Extracted page text data:
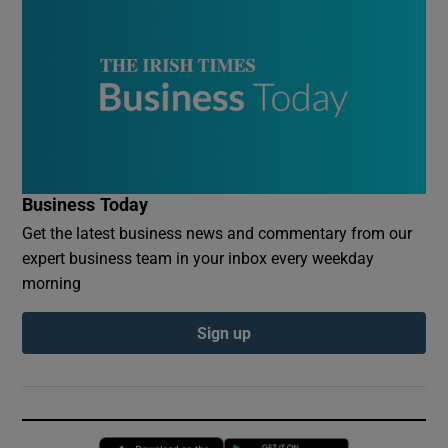
Business Today
Get the latest business news and commentary from our
expert business team in your inbox every weekday
morning
Sign up
Opens in new window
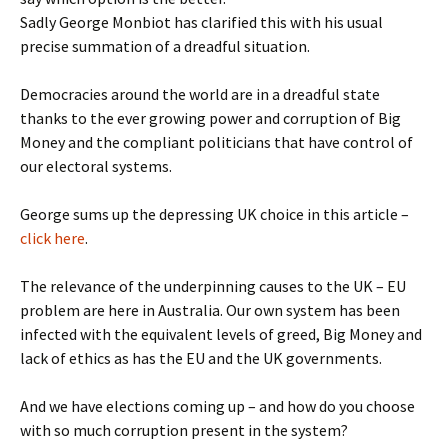
Sadly George Monbiot has clarified this with his usual
precise summation of a dreadful situation.
Democracies around the world are in a dreadful state
thanks to the ever growing power and corruption of Big
Money and the compliant politicians that have control of
our electoral systems.
George sums up the depressing UK choice in this article –
click here
.
The relevance of the underpinning causes to the UK – EU
problem are here in Australia. Our own system has been
infected with the equivalent levels of greed, Big Money and
lack of ethics as has the EU and the UK governments.
And we have elections coming up – and how do you choose
with so much corruption present in the system?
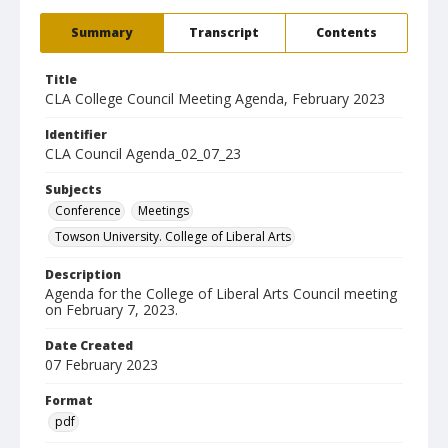
Summary
Transcript
Contents
Title
CLA College Council Meeting Agenda, February 2023
Identifier
CLA Council Agenda_02_07_23
Subjects
Conference
Meetings
Towson University. College of Liberal Arts
Description
Agenda for the College of Liberal Arts Council meeting
on February 7, 2023.
Date Created
07 February 2023
Format
pdf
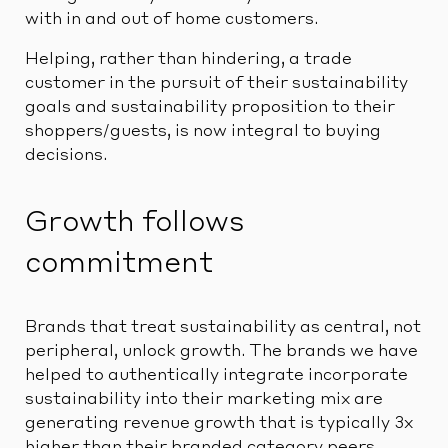
with in and out of home customers.
Helping, rather than hindering, a trade
customer in the pursuit of their sustainability
goals and sustainability proposition to their
shoppers/guests, is now integral to buying
decisions.
Growth follows
commitment
Brands that treat sustainability as central, not
peripheral, unlock growth. The brands we have
helped to authentically integrate incorporate
sustainability into their marketing mix are
generating revenue growth that is typically 3x
higher than their branded category peers.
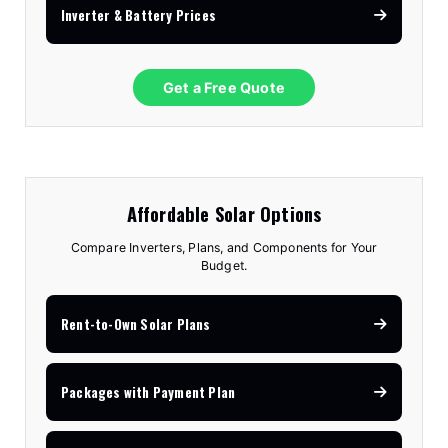
Inverter & Battery Prices
Get a Free Quote
Affordable Solar Options
Compare Inverters, Plans, and Components for Your
Budget.
Rent-to-Own Solar Plans
Packages with Payment Plan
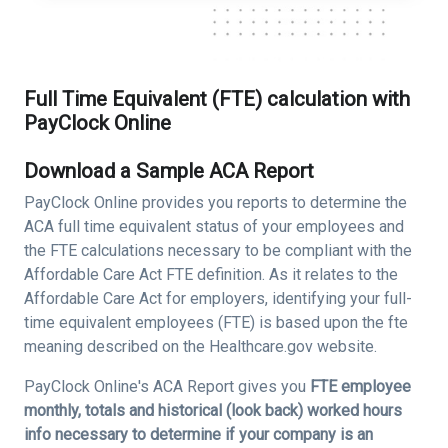
Full Time Equivalent (FTE) calculation with
PayClock Online
Download a Sample ACA Report
PayClock Online provides you reports to determine the
ACA full time equivalent status of your employees and
the FTE calculations necessary to be compliant with the
Affordable Care Act FTE definition. As it relates to the
Affordable Care Act for employers, identifying your full-
time equivalent employees (FTE) is based upon the fte
meaning described on the Healthcare.gov website.
PayClock Online's ACA Report gives you
FTE employee
monthly, totals and historical (look back) worked hours
info necessary to determine if your company is an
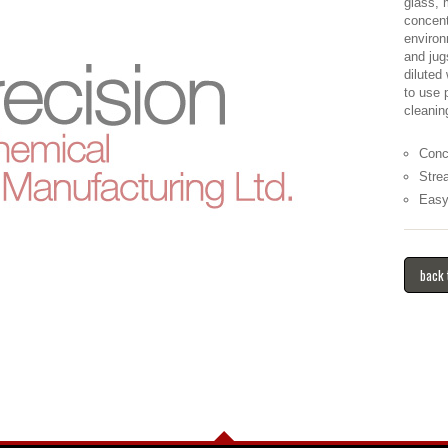
glass, 
concent
environ
and jug
diluted
to use 
cleanin
Conc
Stre
Easy
back 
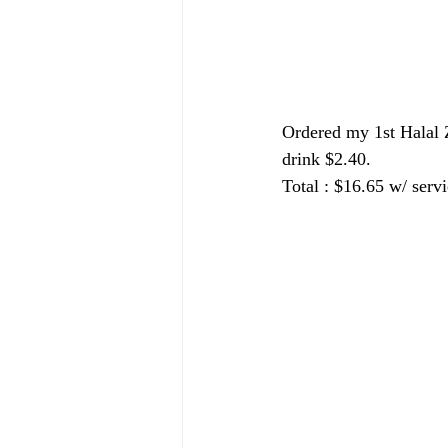
Ordered my 1st Halal 
drink $2.40.
Total : $16.65 w/ servi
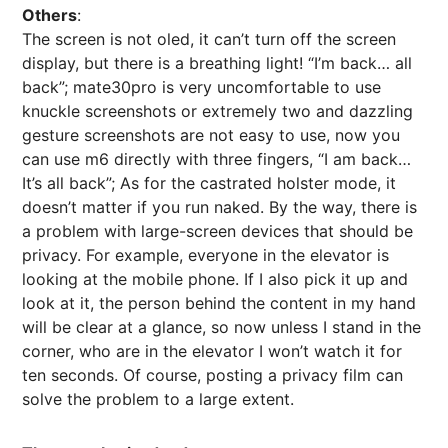
Others
:
The screen is not oled, it can’t turn off the screen
display, but there is a breathing light! “I’m back… all
back”; mate30pro is very uncomfortable to use
knuckle screenshots or extremely two and dazzling
gesture screenshots are not easy to use, now you
can use m6 directly with three fingers, “I am back…
It’s all back”; As for the castrated holster mode, it
doesn’t matter if you run naked. By the way, there is
a problem with large-screen devices that should be
privacy. For example, everyone in the elevator is
looking at the mobile phone. If I also pick it up and
look at it, the person behind the content in my hand
will be clear at a glance, so now unless I stand in the
corner, who are in the elevator I won’t watch it for
ten seconds. Of course, posting a privacy film can
solve the problem to a large extent.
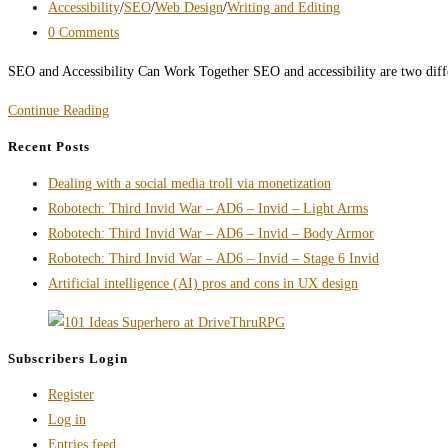
published:
Post
Accessibility
/
SEO
/
Web Design
/
Writing and Editing
category:
Post
0 Comments
comments:
SEO and Accessibility Can Work Together SEO and accessibility are two diffe
SEO
Continue Reading
and
Recent Posts
Accessibility
Dealing with a social media troll via monetization
Don’t
Robotech: Third Invid War – AD6 – Invid – Light Arms
Have
Robotech: Third Invid War – AD6 – Invid – Body Armor
to
Robotech: Third Invid War – AD6 – Invid – Stage 6 Invid
Fight
Artificial intelligence (AI) pros and cons in UX design
Each
Other
Subscribers Login
Register
Log in
Entries feed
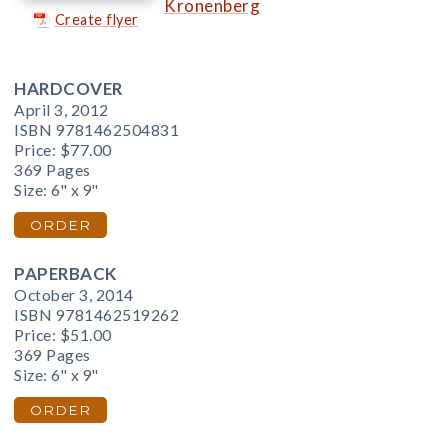
Kronenberg
Create flyer
HARDCOVER
April 3, 2012
ISBN 9781462504831
Price:
$77.00
369 Pages
Size: 6" x 9"
ORDER
PAPERBACK
October 3, 2014
ISBN 9781462519262
Price:
$51.00
369 Pages
Size: 6" x 9"
ORDER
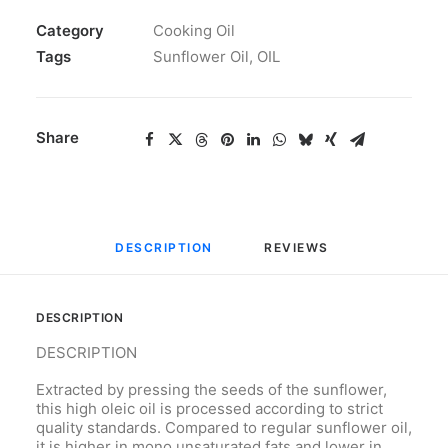
Category
Cooking Oil
Tags
Sunflower Oil
,
OIL
Share
DESCRIPTION
REVIEWS 
DESCRIPTION
DESCRIPTION
Extracted by pressing the seeds of the sunflower,
this high oleic oil is processed according to strict
quality standards. Compared to regular sunflower oil,
it is higher in mono unsaturated fats and lower in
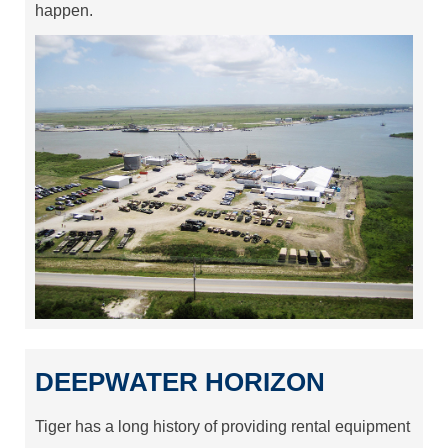
happen.
DEEPWATER HORIZON
Tiger has a long history of providing rental equipment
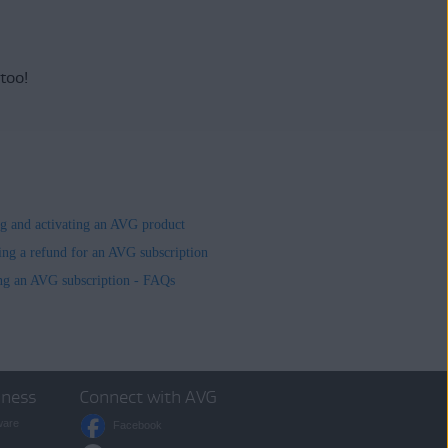
 too!
ing and activating an AVG product
ing a refund for an AVG subscription
ng an AVG subscription - FAQs
iness
Connect with AVG
ware
Facebook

Goal of the exercise: Except for the pictures, set down each line of the records exactly as it appears.

Exercise output:
Business Today
Get the latest business news and commentary from our
expert business team in your inbox every weekday
morning
Sign up
Opens in new window
Sadly George Monbiot has clarified this with his usual
precise summation of a dreadful situation.
Democracies around the world are in a dreadful state
thanks to the ever growing power and corruption of Big
Money and the compliant politicians that have control of
our electoral systems.
George sums up the depressing UK choice in this article –
click here
.
The relevance of the underpinning causes to the UK – EU
problem are here in Australia. Our own system has been
infected with the equivalent levels of greed, Big Money and
lack of ethics as has the EU and the UK governments.
And we have elections coming up – and how do you choose
with so much corruption present in the system?
Summary
Transcript
Contents
Title
CLA College Council Meeting Agenda, February 2023
Identifier
CLA Council Agenda_02_07_23
Subjects
Conference
Meetings
Towson University. College of Liberal Arts
Description
Agenda for the College of Liberal Arts Council meeting
on February 7, 2023.
Date Created
07 February 2023
Format
pdf
with in and out of home customers.
Helping, rather than hindering, a trade
customer in the pursuit of their sustainability
goals and sustainability proposition to their
shoppers/guests, is now integral to buying
decisions.
Growth follows
commitment
Brands that treat sustainability as central, not
peripheral, unlock growth. The brands we have
helped to authentically integrate incorporate
sustainability into their marketing mix are
generating revenue growth that is typically 3x
higher than their branded category peers.
Inverter & Battery Prices
Get a Free Quote
Affordable Solar Options
Compare Inverters, Plans, and Components for Your
Budget.
Rent-to-Own Solar Plans
Packages with Payment Plan
Full Time Equivalent (FTE) calculation with
PayClock Online
Download a Sample ACA Report
PayClock Online provides you reports to determine the
ACA full time equivalent status of your employees and
the FTE calculations necessary to be compliant with the
Affordable Care Act FTE definition. As it relates to the
Affordable Care Act for employers, identifying your full-
time equivalent employees (FTE) is based upon the fte
meaning described on the Healthcare.gov website.
PayClock Online's ACA Report gives you
FTE employee
monthly, totals and historical (look back) worked hours
info necessary to determine if your company is an
glass, 
concent
environ
and jug
diluted
to use 
cleanin
Conc
Stre
Easy
back 
Ordered my 1st Halal 
drink $2.40.
Total : $16.65 w/ servi
Others
:
The screen is not oled, it can’t turn off the screen
display, but there is a breathing light! “I’m back… all
back”; mate30pro is very uncomfortable to use
knuckle screenshots or extremely two and dazzling
gesture screenshots are not easy to use, now you
can use m6 directly with three fingers, “I am back…
It’s all back”; As for the castrated holster mode, it
doesn’t matter if you run naked. By the way, there is
a problem with large-screen devices that should be
privacy. For example, everyone in the elevator is
looking at the mobile phone. If I also pick it up and
look at it, the person behind the content in my hand
will be clear at a glance, so now unless I stand in the
corner, who are in the elevator I won’t watch it for
ten seconds. Of course, posting a privacy film can
solve the problem to a large extent.
published:
Post
Accessibility
/
SEO
/
Web Design
/
Writing and Editing
category:
Post
0 Comments
comments:
SEO and Accessibility Can Work Together SEO and accessibility are two diffe
SEO
Continue Reading
and
Recent Posts
Accessibility
Dealing with a social media troll via monetization
Don’t
Robotech: Third Invid War – AD6 – Invid – Light Arms
Have
Robotech: Third Invid War – AD6 – Invid – Body Armor
to
Robotech: Third Invid War – AD6 – Invid – Stage 6 Invid
Fight
Artificial intelligence (AI) pros and cons in UX design
Each
Other
Subscribers Login
Register
Log in
Entries feed
Kronenberg
Create flyer
HARDCOVER
April 3, 2012
ISBN 9781462504831
Price:
$77.00
369 Pages
Size: 6" x 9"
ORDER
PAPERBACK
October 3, 2014
ISBN 9781462519262
Price:
$51.00
369 Pages
Size: 6" x 9"
ORDER
Category
Cooking Oil
Tags
Sunflower Oil
,
OIL
Share
DESCRIPTION
REVIEWS 
DESCRIPTION
DESCRIPTION
Extracted by pressing the seeds of the sunflower,
this high oleic oil is processed according to strict
quality standards. Compared to regular sunflower oil,
it is higher in mono unsaturated fats and lower in
happen.
DEEPWATER HORIZON
Tiger has a long history of providing rental equipment
 too!
ing and activating an AVG product
ing a refund for an AVG subscription
ng an AVG subscription - FAQs
iness
Connect with AVG
ware
Facebook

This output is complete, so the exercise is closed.